Populism is on everyone’s lips these days.
In his new book, Stephen Harper warns that unless we address the underlying grievances that lead to populism, we risk Trumpian consequences or worse. In Ontario, Doug Ford railed against a court decision that opposed the will of an elected government. And closer to home, premier-designate François Legault’s Coalition Avenir Québec has swept to victory on a populist wave of change.
A central plank of populist politics is how to maintain “our” national identity. The CAQ has proposed a ban on wearing signs of religion that would apply to people in positions of authority, including teachers and police officers.
Legault threatens to invoke the notwithstanding clause to avoid the inevitable (and likely successful) court challenges that will ensue under the Canadian Charter of Rights and Freedoms. Legault claims that he is justified because “the majority of Quebecers agree.”
Of course, plenty of countries have bowed to majority will and violated minority rights — for example in France, where the firing of a Muslim teacher for wearing a headscarf was the subject of a 2018 decision of the United Nations Human Rights Committee. The committee found that France had violated its obligations under the International Covenant on Civil and Political Rights.
Canada is bound by the same treaty, which prohibits discrimination on the grounds of religion.

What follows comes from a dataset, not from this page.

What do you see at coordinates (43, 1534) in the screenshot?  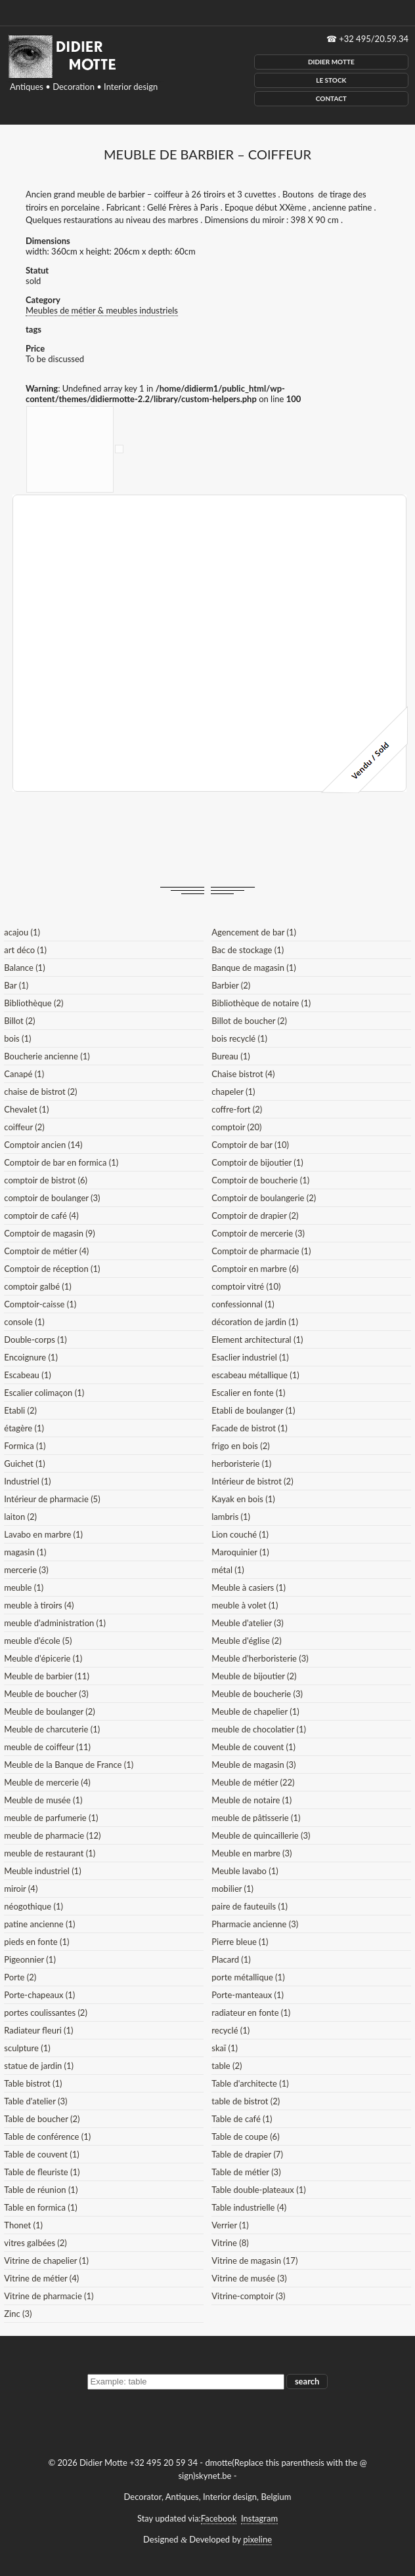 I see `Lavabo en marbre (1)` at bounding box center [43, 1534].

Canada’s approach to fundamental rights has evolved over the years through a healthy dialogue between courts and legislatures. The courts remain an essential interlocutor in that dialogue. As Kent Roach, a University of Toronto professor and one of Canada’s leading legal minds, once pointed out, an important reason for the court’s distinct role is that “an elected institution has an incentive to minimize and even trivialize the rights of the truly unpopular.”